---- Excerpted data

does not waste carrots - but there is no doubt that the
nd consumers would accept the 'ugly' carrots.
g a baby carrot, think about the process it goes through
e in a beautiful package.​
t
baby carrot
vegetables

--------
---- Excerpted data

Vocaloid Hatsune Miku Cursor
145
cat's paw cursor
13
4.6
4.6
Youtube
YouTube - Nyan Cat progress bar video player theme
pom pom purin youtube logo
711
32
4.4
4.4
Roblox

--------

- **About this task**:
Out of the lines in the listing, count the ones with the word "carrots", then give only the number.

- **Output of the exercise**:
2